Господи, что же могло произойти? Я, студентка второго курса факультета русского языка и литературы АПИ им. М.Ф.Ахундова, этого ректора, некоего Мамедова Гулама Керимовича, сухопарого важного старика, передвигавшегося по институту только в сопровождении свиты из нескольких человек, видела издали пару раз. Секретарша открыла тяжелую дубовую дверь и впустила меня в кабинет. Ректор сидел за столом. Увидев меня, он, широко улыбаясь, поднялся и ласково сказал:
— А, гызым, Аванесова, это ты! Садись!
Я ожидала всего, но не такого радушного, я бы даже сказала, подобострастного приема.
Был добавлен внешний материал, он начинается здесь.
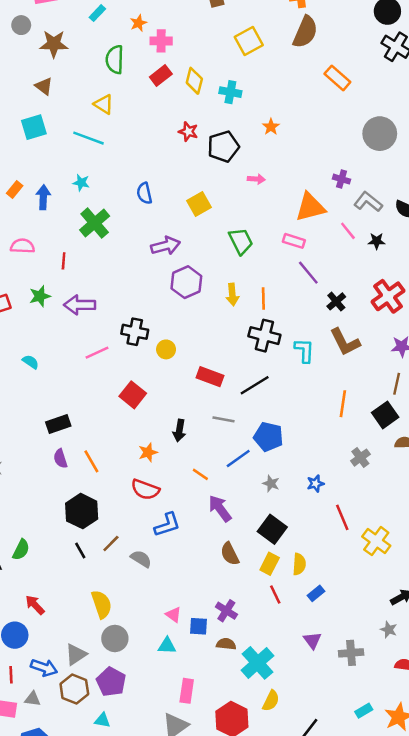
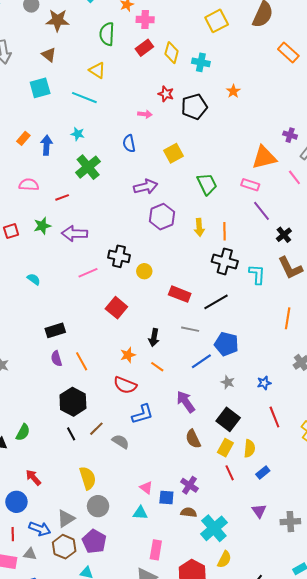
pink arrow: (256, 179) -> (145, 114), moved
red line: (64, 261) -> (62, 197), turned 64
orange line: (200, 474) -> (157, 367), moved
red line: (342, 517) -> (274, 417), moved

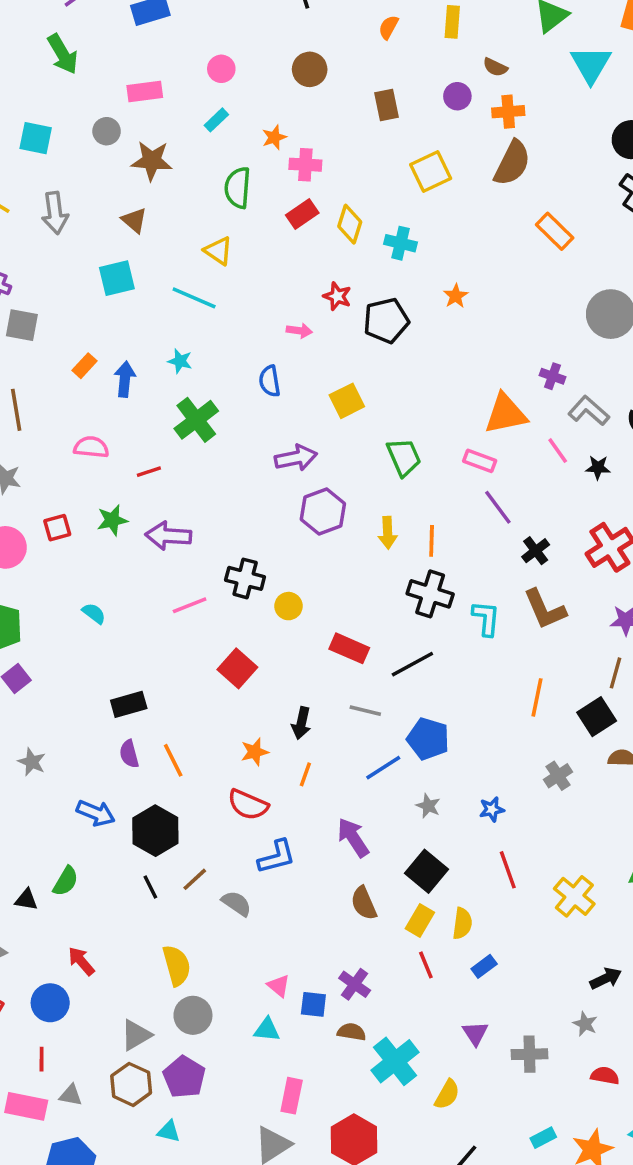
orange line: (157, 367) -> (305, 774), turned 72
blue arrow: (40, 529) -> (96, 813), moved
yellow semicircle: (224, 559) -> (447, 1094), moved

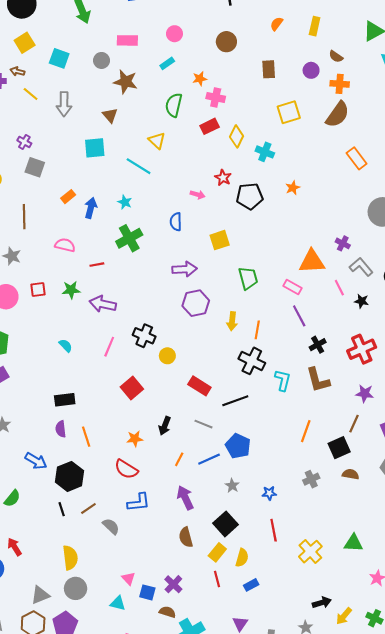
pink line: (190, 605) -> (109, 347), turned -54
cyan semicircle: (94, 613) -> (66, 346), moved
orange line: (305, 774) -> (179, 459), moved

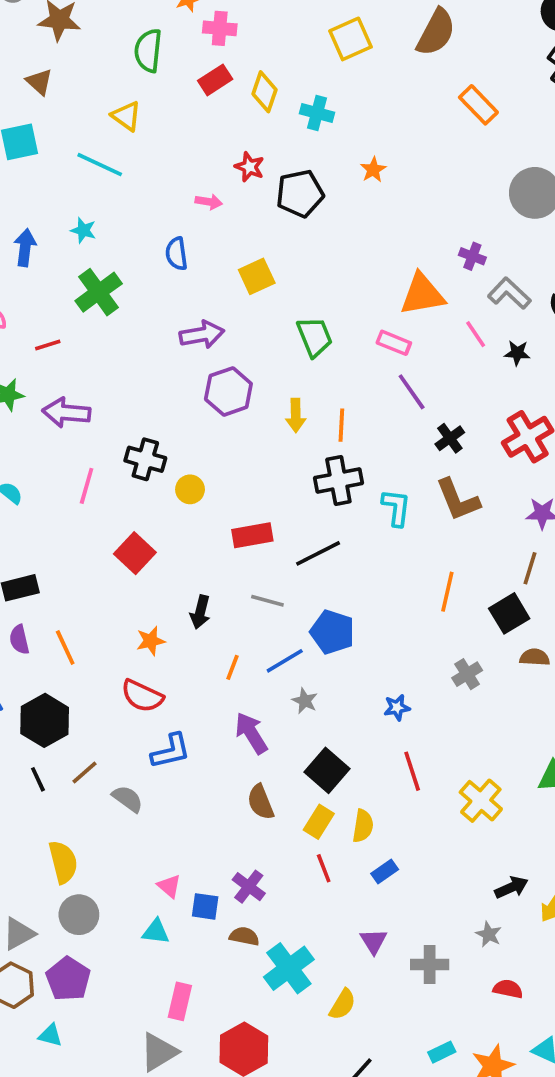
black cross: (252, 361) -> (338, 481), turned -30
red rectangle: (199, 386) -> (252, 535), turned -35
gray star: (232, 486) -> (305, 701), moved

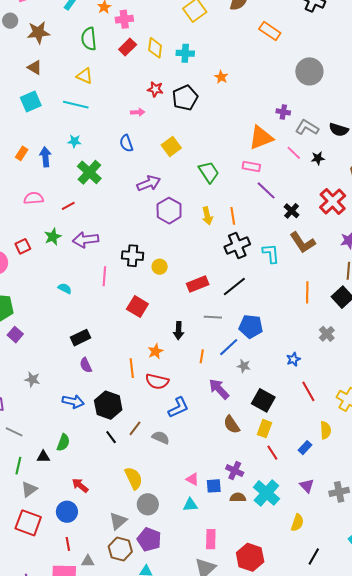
orange line: (65, 648) -> (132, 368), moved, turned 30
yellow semicircle: (363, 826) -> (326, 430), moved
cyan cross: (289, 968) -> (266, 493), moved

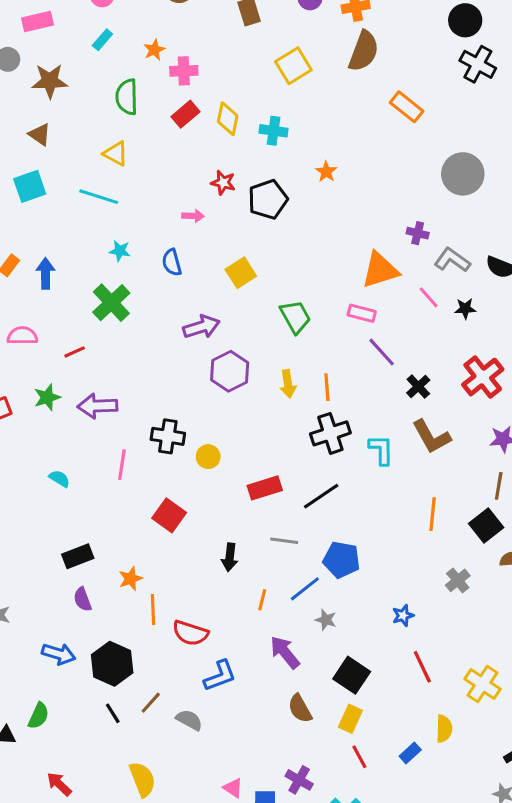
cyan star: (74, 141) -> (120, 251), moved
orange star: (155, 351) -> (131, 579), moved

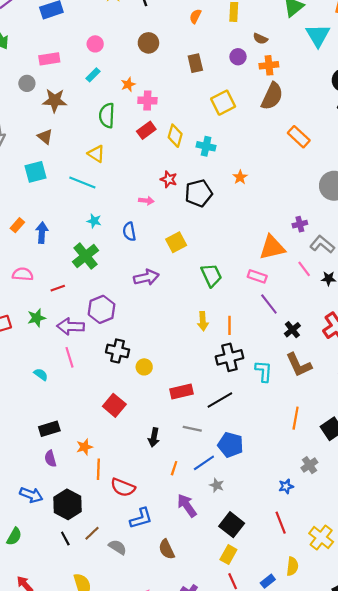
purple cross: (418, 233) -> (300, 224), turned -32
purple hexagon: (230, 371) -> (102, 309), moved
pink line: (122, 465) -> (70, 357), moved, turned -30
blue star: (403, 616) -> (286, 486), moved
brown semicircle: (300, 709) -> (167, 549), moved

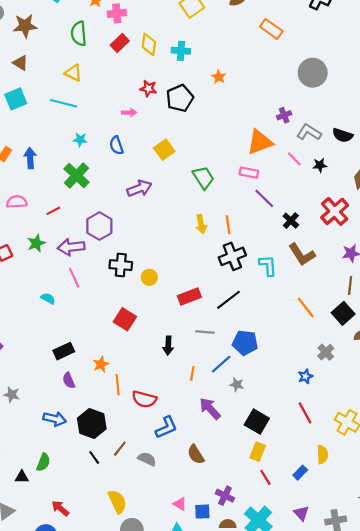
orange line: (296, 418) -> (306, 308), turned -40

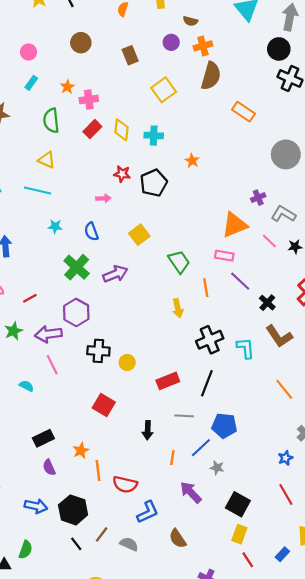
green cross: (76, 175) -> (77, 267), moved
orange line: (228, 225) -> (206, 288), moved
black line: (229, 300) -> (207, 383), turned -30

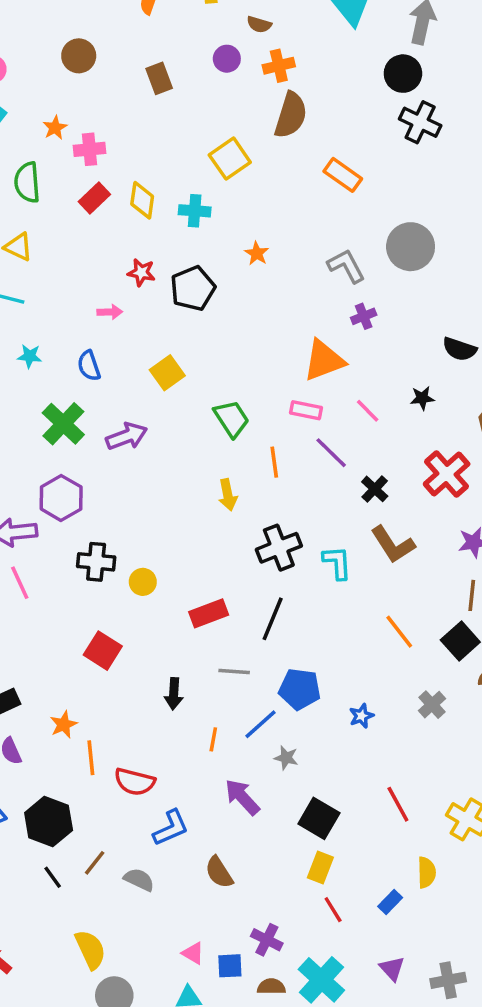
yellow square: (164, 90) -> (230, 159), moved
gray L-shape: (283, 214) -> (346, 266), moved, turned 30
pink line: (269, 241) -> (368, 411), moved
blue star: (285, 458) -> (361, 716), moved

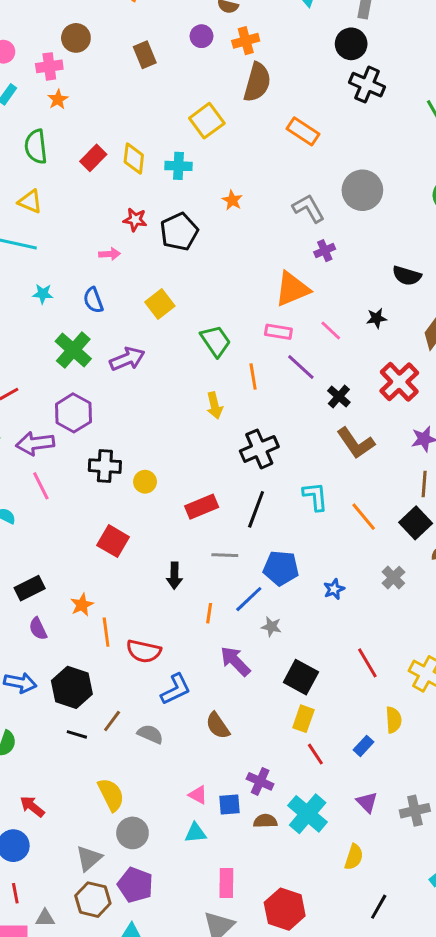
pink cross: (90, 149) -> (49, 66), moved
cyan L-shape: (337, 563) -> (315, 496), moved
black line: (53, 877) -> (77, 734), turned -36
И тут я увидела на столе знакомую коричневую коленкоровую папку — это был мой реферат (доклад) о М.В. Ломоносове, вернее, о вкладе Ломоносова в теорию стихосложения. Месяца два тому назад на первом этаже нашего института появилось объявление, написанное крупными буквами: к 250-летию со дня рождения М.В. Ломоносова будут проводиться Всесоюзные Ломоносовские чтения в Ленинграде. Принять участие в конкурсе могут все студенты, начиная со второго курса. Тема докладов, естественно, должна быть посвящена жизни и творчеству Ломоносова.
И я решила попробовать. Очень хотелось в Ленинград, где я никогда не бывала (да и вообще нигде еще не бывала...). Я остановила свой выбор на ломоносовской теории стихосложения. С нашего курса никто, насколько я помню, не принимал участия в этом конкурсе.
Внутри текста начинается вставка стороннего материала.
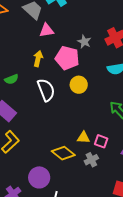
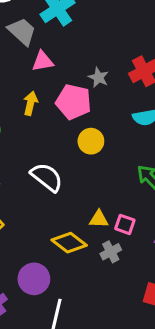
white semicircle: (46, 90) -> (47, 177), moved, turned -30

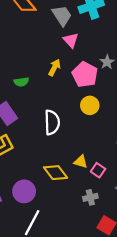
pink triangle: (43, 61) -> (71, 40), turned 42
white semicircle: (47, 177) -> (52, 122), turned 35
gray cross: (111, 252) -> (90, 197), moved

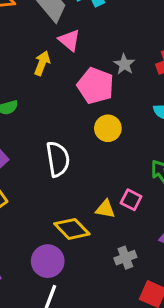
yellow arrow: (54, 68) -> (42, 63), moved
pink square: (98, 170) -> (131, 200), moved
purple circle: (24, 191) -> (48, 261), moved

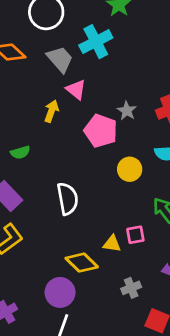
yellow circle: (108, 128) -> (130, 169), moved
pink square: (131, 200) -> (135, 235), turned -36

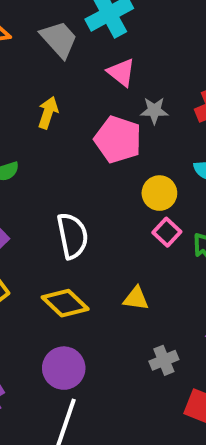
pink triangle: (76, 90) -> (121, 72), moved
gray star: (127, 111) -> (154, 111), turned -30
pink square: (135, 235) -> (167, 232), moved, turned -36
yellow diamond: (82, 263) -> (65, 303), moved

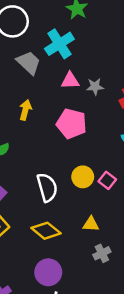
pink triangle: (121, 72) -> (70, 81), turned -36
gray star: (154, 111) -> (95, 87), moved
yellow circle: (159, 193) -> (83, 177), moved
gray cross: (164, 360) -> (102, 253), moved

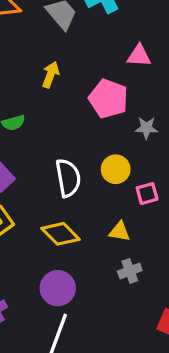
pink triangle: (70, 81) -> (139, 56), moved
gray star: (95, 87) -> (146, 128), moved
pink square: (107, 180) -> (147, 194), moved, turned 30

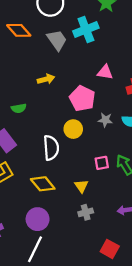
yellow arrow: (51, 75) -> (46, 79), turned 49
yellow circle: (116, 169) -> (73, 129), moved
yellow triangle: (120, 232) -> (81, 186), turned 40

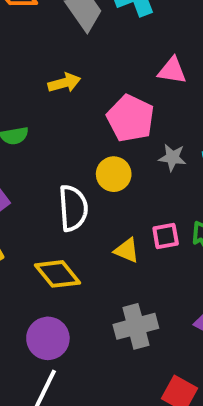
yellow triangle: (81, 186) -> (127, 250), moved, turned -32
gray cross: (86, 212) -> (136, 326), size x1.5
— Тебе что, делать нечего? — возмущалась моя близкая подруга Нагиева Тамилла (Томик, как я ее называла), когда я отказывалась идти с ней после занятий в кино и бежала в Публичку. — Зачем тебе это?!
Как потом выяснилось, в этом конкурсе принимали участие в основном студенты старших курсов нашего института, студенты филологических факультетов АГУ и других вузов Азербайджана...
— Поздравляю, гызым, твой доклад занял первое место на Республиканском конкурсе. Молодец! — Ректор продолжал: — Я хочу, чтобы ты правильно меня поняла и не подумала, что я давлю на тебя. Понимаешь, в чем дело... Я уверен, что от каждой республики в Ленинград поедет представитель коренной национальности этой республики: от Грузии — грузин или грузинка, от Армении — обязательно армянин или армянка. Хотелось бы, чтобы и от Азербайджана поехала азербайджанка, ты меня понимаешь?
Я кивнула головой: конечно, понимаю.
— Это очень важно для нас. Но ты не думай: решение должна принять ты. Для этого я и пригласил тебя сюда. Если ты не против, с твоим докладом поедет в Ленинград студентка 5-го курса Алиева Светлана. А тебя мы наградим, мы приготовили тебе подарок, — он кивнул головой на огромный красный плюшевый альбом для фотографий, лежавший рядом с моим несчастным докладом. Значит, был уверен в моем согласии... Я молчала, не зная, что сказать... Мне ведь было всего 18 лет, многого я просто не понимала.
— Ты не торопись, гызым, не хочешь — не надо, но я еще раз хочу сказать, представляешь, как это будет нехорошо, если от Азербайджана поедет не азербайджанка. Ну, что скажешь? Согласна?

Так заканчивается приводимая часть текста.